(ACTION ITEM):
Reproduce only the top of the records, down to and including the line containing "Carica i tuoi file".

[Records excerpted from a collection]
○ ○ ○ ○ ○

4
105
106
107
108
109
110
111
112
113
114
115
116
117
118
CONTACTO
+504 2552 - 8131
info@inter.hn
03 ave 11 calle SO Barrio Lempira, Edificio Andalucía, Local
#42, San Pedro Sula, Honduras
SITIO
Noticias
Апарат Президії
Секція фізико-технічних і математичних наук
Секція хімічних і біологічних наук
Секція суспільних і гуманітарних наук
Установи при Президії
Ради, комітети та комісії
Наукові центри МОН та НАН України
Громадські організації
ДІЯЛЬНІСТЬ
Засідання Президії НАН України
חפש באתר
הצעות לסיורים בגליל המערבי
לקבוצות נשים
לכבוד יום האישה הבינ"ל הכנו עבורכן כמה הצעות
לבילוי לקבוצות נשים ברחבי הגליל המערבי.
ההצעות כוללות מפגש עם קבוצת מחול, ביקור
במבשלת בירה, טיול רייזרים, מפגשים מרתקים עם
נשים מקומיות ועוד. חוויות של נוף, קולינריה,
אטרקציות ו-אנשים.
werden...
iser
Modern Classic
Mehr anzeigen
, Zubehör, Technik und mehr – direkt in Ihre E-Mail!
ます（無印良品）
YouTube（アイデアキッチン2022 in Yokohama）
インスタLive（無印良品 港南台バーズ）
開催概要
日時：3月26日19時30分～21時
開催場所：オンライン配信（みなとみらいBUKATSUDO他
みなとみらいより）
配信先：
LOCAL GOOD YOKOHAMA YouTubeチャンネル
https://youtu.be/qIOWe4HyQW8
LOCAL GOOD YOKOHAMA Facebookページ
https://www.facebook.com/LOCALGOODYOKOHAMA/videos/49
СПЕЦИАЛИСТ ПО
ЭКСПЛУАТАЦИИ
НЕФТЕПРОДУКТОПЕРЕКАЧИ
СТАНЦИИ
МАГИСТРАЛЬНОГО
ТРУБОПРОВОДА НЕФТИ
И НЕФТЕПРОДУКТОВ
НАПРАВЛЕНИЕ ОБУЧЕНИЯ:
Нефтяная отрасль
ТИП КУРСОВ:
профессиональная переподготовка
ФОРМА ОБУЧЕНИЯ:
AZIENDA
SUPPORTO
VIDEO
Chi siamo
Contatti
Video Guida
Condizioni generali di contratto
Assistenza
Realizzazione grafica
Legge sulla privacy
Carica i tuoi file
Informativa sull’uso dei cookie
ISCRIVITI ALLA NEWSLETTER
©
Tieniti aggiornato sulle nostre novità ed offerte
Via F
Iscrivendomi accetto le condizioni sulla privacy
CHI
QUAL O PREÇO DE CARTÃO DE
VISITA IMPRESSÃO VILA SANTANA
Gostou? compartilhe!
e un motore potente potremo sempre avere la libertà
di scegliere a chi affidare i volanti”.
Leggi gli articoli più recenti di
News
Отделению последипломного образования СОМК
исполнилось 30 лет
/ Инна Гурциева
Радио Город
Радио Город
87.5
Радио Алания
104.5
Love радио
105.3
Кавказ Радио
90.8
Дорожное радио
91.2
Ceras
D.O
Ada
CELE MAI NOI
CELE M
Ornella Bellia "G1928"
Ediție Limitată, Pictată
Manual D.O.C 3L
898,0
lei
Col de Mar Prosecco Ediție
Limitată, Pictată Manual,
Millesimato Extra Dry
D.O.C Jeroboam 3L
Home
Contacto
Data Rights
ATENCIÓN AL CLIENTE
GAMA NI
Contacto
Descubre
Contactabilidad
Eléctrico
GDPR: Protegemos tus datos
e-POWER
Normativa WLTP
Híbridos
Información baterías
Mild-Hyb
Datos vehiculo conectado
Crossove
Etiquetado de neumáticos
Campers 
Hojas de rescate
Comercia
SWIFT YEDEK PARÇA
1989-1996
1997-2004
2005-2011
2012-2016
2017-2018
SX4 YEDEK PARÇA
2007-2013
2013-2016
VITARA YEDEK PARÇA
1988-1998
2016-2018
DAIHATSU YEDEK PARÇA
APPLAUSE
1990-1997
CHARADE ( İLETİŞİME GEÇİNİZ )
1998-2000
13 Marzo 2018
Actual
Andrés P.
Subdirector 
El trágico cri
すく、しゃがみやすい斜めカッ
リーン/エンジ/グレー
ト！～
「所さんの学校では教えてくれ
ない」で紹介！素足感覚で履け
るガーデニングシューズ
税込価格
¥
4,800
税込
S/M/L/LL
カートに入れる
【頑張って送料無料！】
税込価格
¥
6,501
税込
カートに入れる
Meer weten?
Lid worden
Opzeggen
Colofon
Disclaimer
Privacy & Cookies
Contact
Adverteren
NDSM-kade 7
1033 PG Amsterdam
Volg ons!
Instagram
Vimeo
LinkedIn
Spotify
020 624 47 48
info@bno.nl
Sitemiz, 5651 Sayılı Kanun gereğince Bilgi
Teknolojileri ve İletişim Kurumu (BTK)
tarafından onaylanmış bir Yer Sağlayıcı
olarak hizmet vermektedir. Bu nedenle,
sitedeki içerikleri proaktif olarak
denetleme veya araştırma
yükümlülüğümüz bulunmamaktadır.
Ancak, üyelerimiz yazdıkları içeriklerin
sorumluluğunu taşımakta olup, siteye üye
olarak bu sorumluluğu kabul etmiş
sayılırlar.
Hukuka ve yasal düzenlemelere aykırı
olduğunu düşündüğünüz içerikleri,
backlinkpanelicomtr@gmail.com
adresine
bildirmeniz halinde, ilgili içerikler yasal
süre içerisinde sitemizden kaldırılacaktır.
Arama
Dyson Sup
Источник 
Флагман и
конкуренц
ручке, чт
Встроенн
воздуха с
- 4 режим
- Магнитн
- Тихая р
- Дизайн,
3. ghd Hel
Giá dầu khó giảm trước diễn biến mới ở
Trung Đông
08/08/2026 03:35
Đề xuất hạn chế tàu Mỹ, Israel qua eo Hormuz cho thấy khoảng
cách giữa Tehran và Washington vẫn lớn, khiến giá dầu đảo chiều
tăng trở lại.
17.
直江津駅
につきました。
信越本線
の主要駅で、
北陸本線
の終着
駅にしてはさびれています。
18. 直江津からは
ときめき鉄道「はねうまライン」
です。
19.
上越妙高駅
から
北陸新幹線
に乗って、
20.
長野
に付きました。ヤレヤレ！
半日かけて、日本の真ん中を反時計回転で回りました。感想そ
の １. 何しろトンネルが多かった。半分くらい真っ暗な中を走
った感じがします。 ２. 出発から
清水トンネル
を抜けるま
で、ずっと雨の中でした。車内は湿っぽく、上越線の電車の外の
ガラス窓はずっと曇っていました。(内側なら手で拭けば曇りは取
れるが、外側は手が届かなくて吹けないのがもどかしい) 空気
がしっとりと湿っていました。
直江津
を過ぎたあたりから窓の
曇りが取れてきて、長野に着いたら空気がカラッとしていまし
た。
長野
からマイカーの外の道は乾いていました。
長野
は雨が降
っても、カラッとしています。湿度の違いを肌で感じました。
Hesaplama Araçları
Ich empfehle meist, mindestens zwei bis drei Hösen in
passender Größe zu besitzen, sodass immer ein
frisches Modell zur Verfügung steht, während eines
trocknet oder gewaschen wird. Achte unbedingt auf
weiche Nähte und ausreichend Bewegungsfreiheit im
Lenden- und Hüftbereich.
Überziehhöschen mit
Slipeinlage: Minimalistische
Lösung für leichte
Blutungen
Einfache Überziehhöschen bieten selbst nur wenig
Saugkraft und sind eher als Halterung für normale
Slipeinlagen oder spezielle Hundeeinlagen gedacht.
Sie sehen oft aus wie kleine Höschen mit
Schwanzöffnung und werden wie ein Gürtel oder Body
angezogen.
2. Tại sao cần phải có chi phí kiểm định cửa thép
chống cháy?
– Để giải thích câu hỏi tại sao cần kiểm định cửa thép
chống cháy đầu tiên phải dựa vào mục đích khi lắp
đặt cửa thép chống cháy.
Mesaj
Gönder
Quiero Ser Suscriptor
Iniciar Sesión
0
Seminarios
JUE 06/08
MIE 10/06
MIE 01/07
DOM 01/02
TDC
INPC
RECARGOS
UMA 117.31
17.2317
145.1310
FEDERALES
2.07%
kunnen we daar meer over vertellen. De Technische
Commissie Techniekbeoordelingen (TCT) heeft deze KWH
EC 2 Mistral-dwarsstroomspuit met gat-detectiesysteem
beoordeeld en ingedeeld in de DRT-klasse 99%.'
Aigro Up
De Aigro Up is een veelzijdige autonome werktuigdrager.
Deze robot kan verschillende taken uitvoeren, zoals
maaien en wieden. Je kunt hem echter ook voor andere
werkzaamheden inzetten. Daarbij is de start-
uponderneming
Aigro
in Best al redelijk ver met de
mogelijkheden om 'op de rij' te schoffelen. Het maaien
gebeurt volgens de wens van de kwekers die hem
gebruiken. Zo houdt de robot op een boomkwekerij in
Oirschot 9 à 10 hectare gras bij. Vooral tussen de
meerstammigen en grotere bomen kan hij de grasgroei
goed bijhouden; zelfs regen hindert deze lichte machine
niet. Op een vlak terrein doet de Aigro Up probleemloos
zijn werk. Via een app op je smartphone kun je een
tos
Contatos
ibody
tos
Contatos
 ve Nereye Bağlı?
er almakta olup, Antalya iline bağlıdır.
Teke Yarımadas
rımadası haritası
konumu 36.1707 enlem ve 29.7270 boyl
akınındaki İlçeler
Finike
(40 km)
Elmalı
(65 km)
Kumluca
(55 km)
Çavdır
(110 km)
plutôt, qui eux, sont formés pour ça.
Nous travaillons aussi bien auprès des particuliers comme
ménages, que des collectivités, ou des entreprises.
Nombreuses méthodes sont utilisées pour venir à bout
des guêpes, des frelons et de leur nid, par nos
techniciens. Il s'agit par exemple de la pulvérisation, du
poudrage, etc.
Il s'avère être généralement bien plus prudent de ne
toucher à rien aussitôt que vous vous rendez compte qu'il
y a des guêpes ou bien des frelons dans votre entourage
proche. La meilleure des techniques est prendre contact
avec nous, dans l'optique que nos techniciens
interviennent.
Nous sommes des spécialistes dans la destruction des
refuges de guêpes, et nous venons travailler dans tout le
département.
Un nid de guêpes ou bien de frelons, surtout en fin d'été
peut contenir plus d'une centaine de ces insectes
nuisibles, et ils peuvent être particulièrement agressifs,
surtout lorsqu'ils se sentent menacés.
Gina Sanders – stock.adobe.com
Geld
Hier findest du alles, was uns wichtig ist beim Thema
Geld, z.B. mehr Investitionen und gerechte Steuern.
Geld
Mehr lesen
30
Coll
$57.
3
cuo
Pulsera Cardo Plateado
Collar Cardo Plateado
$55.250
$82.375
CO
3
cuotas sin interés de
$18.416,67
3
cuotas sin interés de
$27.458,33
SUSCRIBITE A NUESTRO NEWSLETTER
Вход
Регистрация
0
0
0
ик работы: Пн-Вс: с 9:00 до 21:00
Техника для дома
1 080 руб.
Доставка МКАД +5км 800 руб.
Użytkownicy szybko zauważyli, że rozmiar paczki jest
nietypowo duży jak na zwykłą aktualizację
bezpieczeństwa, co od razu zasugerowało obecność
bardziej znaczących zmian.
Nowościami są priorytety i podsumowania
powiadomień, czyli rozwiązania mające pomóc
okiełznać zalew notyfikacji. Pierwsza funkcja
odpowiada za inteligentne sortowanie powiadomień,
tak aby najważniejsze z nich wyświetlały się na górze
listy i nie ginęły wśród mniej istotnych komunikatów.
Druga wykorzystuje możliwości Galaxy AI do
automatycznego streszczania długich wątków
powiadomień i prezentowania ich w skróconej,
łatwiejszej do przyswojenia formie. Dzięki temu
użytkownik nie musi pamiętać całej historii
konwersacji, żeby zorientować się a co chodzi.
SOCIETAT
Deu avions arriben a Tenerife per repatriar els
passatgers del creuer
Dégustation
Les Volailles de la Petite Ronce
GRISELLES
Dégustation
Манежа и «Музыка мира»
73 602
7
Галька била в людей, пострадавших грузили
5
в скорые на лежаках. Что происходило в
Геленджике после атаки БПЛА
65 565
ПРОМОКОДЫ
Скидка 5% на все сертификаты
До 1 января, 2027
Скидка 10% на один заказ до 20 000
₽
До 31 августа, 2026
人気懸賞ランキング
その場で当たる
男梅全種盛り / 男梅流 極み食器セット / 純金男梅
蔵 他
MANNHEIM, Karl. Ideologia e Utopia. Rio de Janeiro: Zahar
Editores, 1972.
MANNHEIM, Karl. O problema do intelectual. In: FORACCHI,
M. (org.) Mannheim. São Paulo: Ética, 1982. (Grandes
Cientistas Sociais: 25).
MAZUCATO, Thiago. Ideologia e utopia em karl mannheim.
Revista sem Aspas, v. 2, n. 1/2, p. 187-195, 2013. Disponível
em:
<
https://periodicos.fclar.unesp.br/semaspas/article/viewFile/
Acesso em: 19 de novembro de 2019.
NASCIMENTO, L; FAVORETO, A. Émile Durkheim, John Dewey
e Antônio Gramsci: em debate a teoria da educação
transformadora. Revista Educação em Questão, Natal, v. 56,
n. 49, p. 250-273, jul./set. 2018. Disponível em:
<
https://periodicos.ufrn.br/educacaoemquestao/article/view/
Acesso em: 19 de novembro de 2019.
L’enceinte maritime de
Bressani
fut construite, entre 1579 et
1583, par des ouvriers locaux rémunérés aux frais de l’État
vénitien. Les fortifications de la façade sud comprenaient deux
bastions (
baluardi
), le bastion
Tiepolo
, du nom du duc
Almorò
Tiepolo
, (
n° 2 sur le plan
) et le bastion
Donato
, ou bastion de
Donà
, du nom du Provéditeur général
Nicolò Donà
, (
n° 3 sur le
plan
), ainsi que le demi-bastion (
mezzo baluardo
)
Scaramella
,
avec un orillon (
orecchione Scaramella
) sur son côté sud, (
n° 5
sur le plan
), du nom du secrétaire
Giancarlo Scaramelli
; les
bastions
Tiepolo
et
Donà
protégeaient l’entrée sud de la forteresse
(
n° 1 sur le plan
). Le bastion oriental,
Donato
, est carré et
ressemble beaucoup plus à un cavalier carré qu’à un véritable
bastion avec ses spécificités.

○ ○ ○ ○ ○

(EXERCISE OUTPUT):
4
105
106
107
108
109
110
111
112
113
114
115
116
117
118
CONTACTO
+504 2552 - 8131
info@inter.hn
03 ave 11 calle SO Barrio Lempira, Edificio Andalucía, Local
#42, San Pedro Sula, Honduras
SITIO
Noticias
Апарат Президії
Секція фізико-технічних і математичних наук
Секція хімічних і біологічних наук
Секція суспільних і гуманітарних наук
Установи при Президії
Ради, комітети та комісії
Наукові центри МОН та НАН України
Громадські організації
ДІЯЛЬНІСТЬ
Засідання Президії НАН України
חפש באתר
הצעות לסיורים בגליל המערבי
לקבוצות נשים
לכבוד יום האישה הבינ"ל הכנו עבורכן כמה הצעות
לבילוי לקבוצות נשים ברחבי הגליל המערבי.
ההצעות כוללות מפגש עם קבוצת מחול, ביקור
במבשלת בירה, טיול רייזרים, מפגשים מרתקים עם
נשים מקומיות ועוד. חוויות של נוף, קולינריה,
אטרקציות ו-אנשים.
werden...
iser
Modern Classic
Mehr anzeigen
, Zubehör, Technik und mehr – direkt in Ihre E-Mail!
ます（無印良品）
YouTube（アイデアキッチン2022 in Yokohama）
インスタLive（無印良品 港南台バーズ）
開催概要
日時：3月26日19時30分～21時
開催場所：オンライン配信（みなとみらいBUKATSUDO他
みなとみらいより）
配信先：
LOCAL GOOD YOKOHAMA YouTubeチャンネル
https://youtu.be/qIOWe4HyQW8
LOCAL GOOD YOKOHAMA Facebookページ
https://www.facebook.com/LOCALGOODYOKOHAMA/videos/49
СПЕЦИАЛИСТ ПО
ЭКСПЛУАТАЦИИ
НЕФТЕПРОДУКТОПЕРЕКАЧИ
СТАНЦИИ
МАГИСТРАЛЬНОГО
ТРУБОПРОВОДА НЕФТИ
И НЕФТЕПРОДУКТОВ
НАПРАВЛЕНИЕ ОБУЧЕНИЯ:
Нефтяная отрасль
ТИП КУРСОВ:
профессиональная переподготовка
ФОРМА ОБУЧЕНИЯ:
AZIENDA
SUPPORTO
VIDEO
Chi siamo
Contatti
Video Guida
Condizioni generali di contratto
Assistenza
Realizzazione grafica
Legge sulla privacy
Carica i tuoi file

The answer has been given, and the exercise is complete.